In total, we started with $70000, which was roughly R1 Million in April 2022.

  • ETF Portfolio ($28,000) investing in the general market for diverse exposure to companies all over the world (Risk 3/10).
  • Core Fund ($20,000) investing in established, growing market leaders. (Risk 6/10)
  • Unicorn Portfolio ($10,000) investing in asymmetrical risk/reward opportunities. (Risk 8/10)
  • Safe Haven ($10,000) investing in indestructible SWAN (Sleep Well At Night) companies (Risk 5/10).
  • Biotech Longshots ($2000) investing in the most innovative, early-stage biotech companies (Risk 10/10).  

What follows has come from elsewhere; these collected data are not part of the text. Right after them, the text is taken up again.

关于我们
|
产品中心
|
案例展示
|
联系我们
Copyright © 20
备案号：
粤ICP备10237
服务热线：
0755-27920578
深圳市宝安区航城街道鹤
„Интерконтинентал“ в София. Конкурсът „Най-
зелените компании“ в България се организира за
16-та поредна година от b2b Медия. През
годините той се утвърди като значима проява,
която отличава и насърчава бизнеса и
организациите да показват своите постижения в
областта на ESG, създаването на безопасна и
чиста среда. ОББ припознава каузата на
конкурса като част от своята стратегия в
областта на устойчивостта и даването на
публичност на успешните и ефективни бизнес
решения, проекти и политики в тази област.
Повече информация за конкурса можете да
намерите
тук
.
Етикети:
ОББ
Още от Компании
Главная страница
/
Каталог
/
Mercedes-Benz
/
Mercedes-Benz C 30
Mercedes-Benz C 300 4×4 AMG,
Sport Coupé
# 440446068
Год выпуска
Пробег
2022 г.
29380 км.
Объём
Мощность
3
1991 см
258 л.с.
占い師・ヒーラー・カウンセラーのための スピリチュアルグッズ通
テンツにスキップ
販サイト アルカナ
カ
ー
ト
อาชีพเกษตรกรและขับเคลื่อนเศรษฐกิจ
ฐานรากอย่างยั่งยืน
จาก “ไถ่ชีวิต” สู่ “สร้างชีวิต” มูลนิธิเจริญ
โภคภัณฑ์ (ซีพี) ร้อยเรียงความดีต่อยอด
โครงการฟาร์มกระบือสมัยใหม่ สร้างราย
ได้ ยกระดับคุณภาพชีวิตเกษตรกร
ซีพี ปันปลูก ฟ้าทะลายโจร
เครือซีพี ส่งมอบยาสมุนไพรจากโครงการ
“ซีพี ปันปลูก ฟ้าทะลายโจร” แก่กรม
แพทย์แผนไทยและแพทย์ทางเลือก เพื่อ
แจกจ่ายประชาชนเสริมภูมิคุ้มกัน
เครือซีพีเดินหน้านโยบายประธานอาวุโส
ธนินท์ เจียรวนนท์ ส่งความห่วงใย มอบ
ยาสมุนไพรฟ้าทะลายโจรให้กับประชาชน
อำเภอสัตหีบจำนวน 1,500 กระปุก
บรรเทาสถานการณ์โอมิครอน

Our ETF portfolio is our highest allocation, lowest risk and lowest maintenance portfolio. We simply add to our diversified positions on a monthly basis, this can even be done with a debit order. We highly recommend novice investors start with ETFs rather than individual stocks.  

 

A refresher on the 10 ETFs we hold in this demo portfolio

iShares Core S&P 500 ETF (IVV) If Buffet recommends it, who are we to argue? America might be facing some serious economic headwinds but in the long term, this fund has averaged more than 10% return per year.

VanEck Vectors Semiconductor ETF (SMH) Semiconductors are the new oil (well maybe not right now, seeing that oil is the new oil at the moment).  The digital world runs on semiconductors and this trend will continue into the foreseeable future. 

iShares MSCI Global Multifactor ETF (ACWF) Own the world.

iShares MSCI Emerging Markets ETF(EEM) This fund provide exposure to large and mid-sized companies in emerging markets.

Vanguard Dividend Appreciation ETF (VIG) This low-volatility fund also provides a healthy 1.94% dividend yield.

iShares S&P Global Clean Energy Index ETF (ICLN) The world is transitioning to cleaner energy and this fund should benefit.

VanEck Vectors Rare Earth/Strategic Metals ETF (REMX) This ETF provides excellent exposure to rare-earth and strategic minerals.

Vanguard FTSE All-World ex-US ETF (VEU) Exposure to high-quality companies outside the US.

iShares Trust - iShares Global REIT ETF (REET) Own property around the world with this high-yield fund. 

Invesco QQQ ETF (QQQ) This index includes the 100 largest non-financial companies listed on the Nasdaq based on market cap.


 

Disclosure

This is not financial advice and only the opinions of the author. The $28K in the ETF portfolio is not real money and is only a demonstration of a typical portfolio.  All investments involve risk, and a financial product's past performance does not guarantee future returns. Investors have to conduct their own research before conducting any transaction. There is always the risk of losing parts or all of your money when you invest in securities or other financial products.